***** Records supplied

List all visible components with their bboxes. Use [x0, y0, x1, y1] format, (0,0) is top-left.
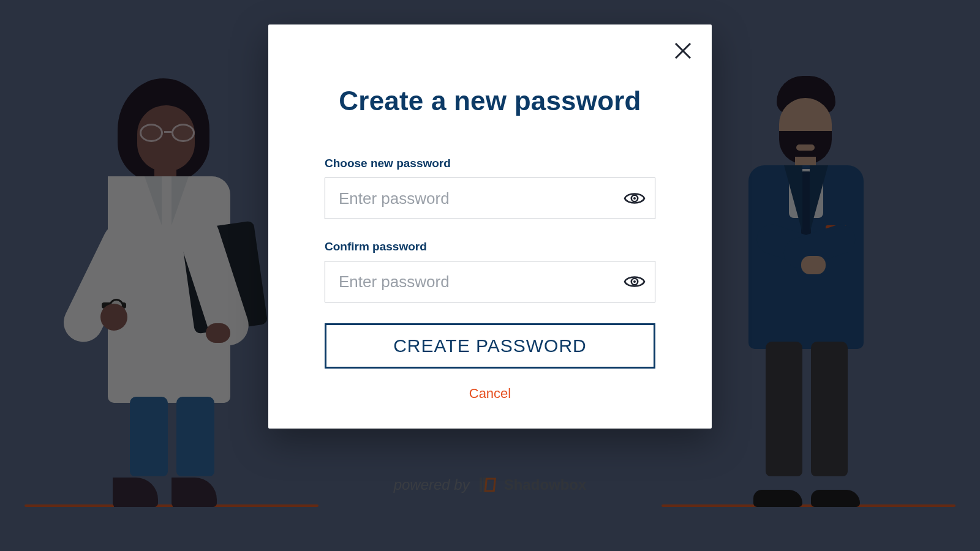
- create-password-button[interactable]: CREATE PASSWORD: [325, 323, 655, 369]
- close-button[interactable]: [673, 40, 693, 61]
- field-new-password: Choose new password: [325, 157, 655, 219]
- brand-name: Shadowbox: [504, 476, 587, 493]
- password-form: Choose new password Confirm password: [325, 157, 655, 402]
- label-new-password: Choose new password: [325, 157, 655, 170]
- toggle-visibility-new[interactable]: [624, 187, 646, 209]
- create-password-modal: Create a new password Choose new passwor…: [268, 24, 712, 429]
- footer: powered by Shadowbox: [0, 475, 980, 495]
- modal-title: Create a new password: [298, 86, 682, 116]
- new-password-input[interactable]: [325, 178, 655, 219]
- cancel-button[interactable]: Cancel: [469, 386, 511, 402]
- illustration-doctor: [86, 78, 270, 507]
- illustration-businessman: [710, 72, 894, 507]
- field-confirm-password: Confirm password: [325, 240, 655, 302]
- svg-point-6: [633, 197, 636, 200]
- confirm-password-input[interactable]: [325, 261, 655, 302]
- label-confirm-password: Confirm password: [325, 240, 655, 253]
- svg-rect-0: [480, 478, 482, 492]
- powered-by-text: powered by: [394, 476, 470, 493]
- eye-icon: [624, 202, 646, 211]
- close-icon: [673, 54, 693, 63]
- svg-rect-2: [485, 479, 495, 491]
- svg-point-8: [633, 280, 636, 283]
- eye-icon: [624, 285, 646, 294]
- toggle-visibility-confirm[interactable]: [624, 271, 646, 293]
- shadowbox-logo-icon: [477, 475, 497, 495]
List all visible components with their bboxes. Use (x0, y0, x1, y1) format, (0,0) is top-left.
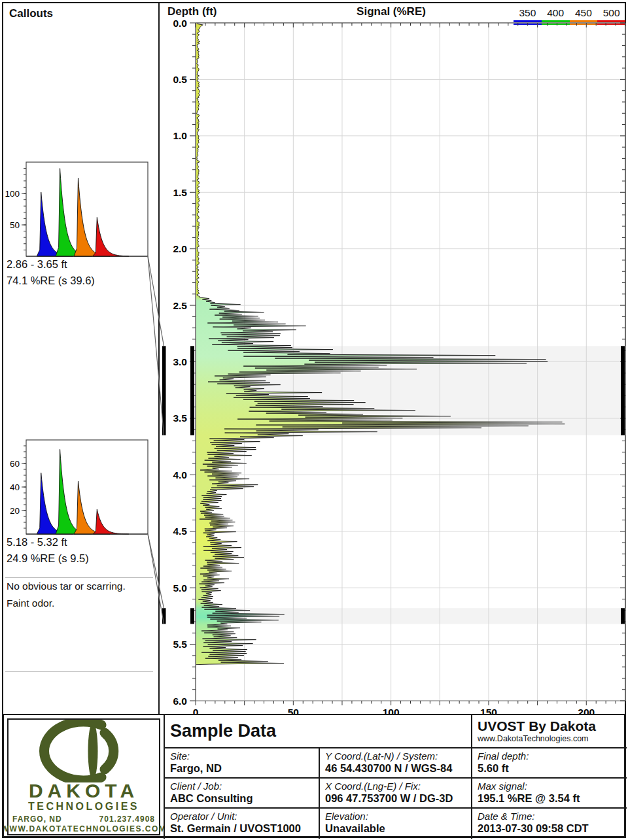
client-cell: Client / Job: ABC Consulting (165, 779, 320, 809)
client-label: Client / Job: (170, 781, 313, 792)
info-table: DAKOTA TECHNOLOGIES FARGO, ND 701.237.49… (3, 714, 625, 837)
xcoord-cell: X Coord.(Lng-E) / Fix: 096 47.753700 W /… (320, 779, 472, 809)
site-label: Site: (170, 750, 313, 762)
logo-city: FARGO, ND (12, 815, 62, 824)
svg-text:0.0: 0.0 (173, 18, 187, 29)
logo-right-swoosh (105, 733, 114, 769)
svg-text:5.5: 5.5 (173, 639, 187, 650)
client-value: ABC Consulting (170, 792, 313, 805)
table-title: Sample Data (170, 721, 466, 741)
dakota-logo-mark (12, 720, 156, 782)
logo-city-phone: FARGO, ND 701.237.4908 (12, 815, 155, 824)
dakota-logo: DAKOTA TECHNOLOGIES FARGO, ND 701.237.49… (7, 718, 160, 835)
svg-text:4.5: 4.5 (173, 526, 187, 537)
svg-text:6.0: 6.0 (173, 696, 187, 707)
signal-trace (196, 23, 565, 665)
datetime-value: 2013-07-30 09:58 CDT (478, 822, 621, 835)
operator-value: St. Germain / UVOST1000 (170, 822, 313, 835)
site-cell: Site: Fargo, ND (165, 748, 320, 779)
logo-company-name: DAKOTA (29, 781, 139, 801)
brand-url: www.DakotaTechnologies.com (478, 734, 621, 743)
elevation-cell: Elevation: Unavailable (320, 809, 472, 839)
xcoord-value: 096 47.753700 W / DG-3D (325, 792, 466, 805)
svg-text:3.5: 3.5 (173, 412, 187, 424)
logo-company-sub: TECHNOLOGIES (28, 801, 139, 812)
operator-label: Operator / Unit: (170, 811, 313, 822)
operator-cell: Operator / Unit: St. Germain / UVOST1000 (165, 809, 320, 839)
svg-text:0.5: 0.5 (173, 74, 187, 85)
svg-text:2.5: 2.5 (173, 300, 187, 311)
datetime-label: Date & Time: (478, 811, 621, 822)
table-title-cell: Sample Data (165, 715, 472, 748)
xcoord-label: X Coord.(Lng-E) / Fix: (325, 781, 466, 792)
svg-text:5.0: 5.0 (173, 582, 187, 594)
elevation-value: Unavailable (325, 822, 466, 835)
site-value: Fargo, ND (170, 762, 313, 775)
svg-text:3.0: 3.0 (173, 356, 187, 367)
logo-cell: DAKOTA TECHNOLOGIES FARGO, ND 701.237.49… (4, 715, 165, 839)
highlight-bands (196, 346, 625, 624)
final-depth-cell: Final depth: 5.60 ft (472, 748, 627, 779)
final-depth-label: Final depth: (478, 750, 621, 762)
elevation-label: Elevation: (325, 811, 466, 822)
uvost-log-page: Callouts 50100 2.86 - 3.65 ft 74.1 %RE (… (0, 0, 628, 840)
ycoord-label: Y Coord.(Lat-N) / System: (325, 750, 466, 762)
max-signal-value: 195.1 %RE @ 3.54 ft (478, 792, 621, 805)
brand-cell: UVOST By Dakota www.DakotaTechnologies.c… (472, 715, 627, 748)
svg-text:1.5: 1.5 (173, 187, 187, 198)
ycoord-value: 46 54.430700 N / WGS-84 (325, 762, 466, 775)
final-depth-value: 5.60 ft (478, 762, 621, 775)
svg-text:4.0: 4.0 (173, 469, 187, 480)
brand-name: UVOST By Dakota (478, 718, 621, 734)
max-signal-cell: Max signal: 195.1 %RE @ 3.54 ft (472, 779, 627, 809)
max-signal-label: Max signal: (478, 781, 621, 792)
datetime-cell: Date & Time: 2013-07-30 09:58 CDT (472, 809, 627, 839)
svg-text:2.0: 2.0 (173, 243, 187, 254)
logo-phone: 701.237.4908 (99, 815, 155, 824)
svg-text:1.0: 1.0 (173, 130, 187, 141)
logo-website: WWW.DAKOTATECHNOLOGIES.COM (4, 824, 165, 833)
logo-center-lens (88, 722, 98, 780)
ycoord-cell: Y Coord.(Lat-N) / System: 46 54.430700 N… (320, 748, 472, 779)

**********

- _Assignment_: Copy every entry exactly; drop the pictures.

- _Answer area_:
List all visible components with their bboxes. Use [x0, y0, x1, y1] format, (0,0) is top-left.
- create-password-button[interactable]: CREATE PASSWORD: [325, 323, 655, 369]
- close-button[interactable]: [673, 40, 693, 61]
- field-new-password: Choose new password: [325, 157, 655, 219]
- brand-name: Shadowbox: [504, 476, 587, 493]
- password-form: Choose new password Confirm password: [325, 157, 655, 402]
- label-new-password: Choose new password: [325, 157, 655, 170]
- toggle-visibility-new[interactable]: [624, 187, 646, 209]
- create-password-modal: Create a new password Choose new passwor…: [268, 24, 712, 429]
- footer: powered by Shadowbox: [0, 475, 980, 495]
- modal-title: Create a new password: [298, 86, 682, 116]
- new-password-input[interactable]: [325, 178, 655, 219]
- cancel-button[interactable]: Cancel: [469, 386, 511, 402]
- illustration-doctor: [86, 78, 270, 507]
- illustration-businessman: [710, 72, 894, 507]
- field-confirm-password: Confirm password: [325, 240, 655, 302]
- svg-point-6: [633, 197, 636, 200]
- confirm-password-input[interactable]: [325, 261, 655, 302]
- label-confirm-password: Confirm password: [325, 240, 655, 253]
- svg-rect-0: [480, 478, 482, 492]
- powered-by-text: powered by: [394, 476, 470, 493]
- eye-icon: [624, 202, 646, 211]
- close-icon: [673, 54, 693, 63]
- svg-rect-2: [485, 479, 495, 491]
- svg-point-8: [633, 280, 636, 283]
- eye-icon: [624, 285, 646, 294]
- toggle-visibility-confirm[interactable]: [624, 271, 646, 293]
- shadowbox-logo-icon: [477, 475, 497, 495]
List all visible components with their bboxes. Use (x0, y0, x1, y1) format, (0,0) is top-left.
client-cell: Client / Job: ABC Consulting (165, 779, 320, 809)
client-label: Client / Job: (170, 781, 313, 792)
info-table: DAKOTA TECHNOLOGIES FARGO, ND 701.237.49… (3, 714, 625, 837)
xcoord-cell: X Coord.(Lng-E) / Fix: 096 47.753700 W /… (320, 779, 472, 809)
site-label: Site: (170, 750, 313, 762)
logo-city: FARGO, ND (12, 815, 62, 824)
svg-text:0.0: 0.0 (173, 18, 187, 29)
logo-right-swoosh (105, 733, 114, 769)
svg-text:5.5: 5.5 (173, 639, 187, 650)
client-value: ABC Consulting (170, 792, 313, 805)
table-title: Sample Data (170, 721, 466, 741)
dakota-logo-mark (12, 720, 156, 782)
logo-city-phone: FARGO, ND 701.237.4908 (12, 815, 155, 824)
dakota-logo: DAKOTA TECHNOLOGIES FARGO, ND 701.237.49… (7, 718, 160, 835)
svg-text:4.5: 4.5 (173, 526, 187, 537)
svg-text:6.0: 6.0 (173, 696, 187, 707)
signal-trace (196, 23, 565, 665)
datetime-value: 2013-07-30 09:58 CDT (478, 822, 621, 835)
operator-value: St. Germain / UVOST1000 (170, 822, 313, 835)
site-cell: Site: Fargo, ND (165, 748, 320, 779)
logo-company-name: DAKOTA (29, 781, 139, 801)
brand-url: www.DakotaTechnologies.com (478, 734, 621, 743)
elevation-cell: Elevation: Unavailable (320, 809, 472, 839)
xcoord-value: 096 47.753700 W / DG-3D (325, 792, 466, 805)
svg-text:3.5: 3.5 (173, 412, 187, 424)
logo-company-sub: TECHNOLOGIES (28, 801, 139, 812)
operator-label: Operator / Unit: (170, 811, 313, 822)
operator-cell: Operator / Unit: St. Germain / UVOST1000 (165, 809, 320, 839)
svg-text:0.5: 0.5 (173, 74, 187, 85)
svg-text:2.5: 2.5 (173, 300, 187, 311)
datetime-label: Date & Time: (478, 811, 621, 822)
table-title-cell: Sample Data (165, 715, 472, 748)
xcoord-label: X Coord.(Lng-E) / Fix: (325, 781, 466, 792)
svg-text:5.0: 5.0 (173, 582, 187, 594)
elevation-value: Unavailable (325, 822, 466, 835)
site-value: Fargo, ND (170, 762, 313, 775)
svg-text:3.0: 3.0 (173, 356, 187, 367)
logo-cell: DAKOTA TECHNOLOGIES FARGO, ND 701.237.49… (4, 715, 165, 839)
highlight-bands (196, 346, 625, 624)
final-depth-cell: Final depth: 5.60 ft (472, 748, 627, 779)
final-depth-label: Final depth: (478, 750, 621, 762)
elevation-label: Elevation: (325, 811, 466, 822)
uvost-log-page: Callouts 50100 2.86 - 3.65 ft 74.1 %RE (… (0, 0, 628, 840)
ycoord-label: Y Coord.(Lat-N) / System: (325, 750, 466, 762)
max-signal-value: 195.1 %RE @ 3.54 ft (478, 792, 621, 805)
brand-cell: UVOST By Dakota www.DakotaTechnologies.c… (472, 715, 627, 748)
svg-text:1.5: 1.5 (173, 187, 187, 198)
ycoord-value: 46 54.430700 N / WGS-84 (325, 762, 466, 775)
final-depth-value: 5.60 ft (478, 762, 621, 775)
svg-text:4.0: 4.0 (173, 469, 187, 480)
brand-name: UVOST By Dakota (478, 718, 621, 734)
max-signal-cell: Max signal: 195.1 %RE @ 3.54 ft (472, 779, 627, 809)
max-signal-label: Max signal: (478, 781, 621, 792)
datetime-cell: Date & Time: 2013-07-30 09:58 CDT (472, 809, 627, 839)
svg-text:2.0: 2.0 (173, 243, 187, 254)
logo-phone: 701.237.4908 (99, 815, 155, 824)
svg-text:1.0: 1.0 (173, 130, 187, 141)
logo-website: WWW.DAKOTATECHNOLOGIES.COM (4, 824, 165, 833)
logo-center-lens (88, 722, 98, 780)
ycoord-cell: Y Coord.(Lat-N) / System: 46 54.430700 N… (320, 748, 472, 779)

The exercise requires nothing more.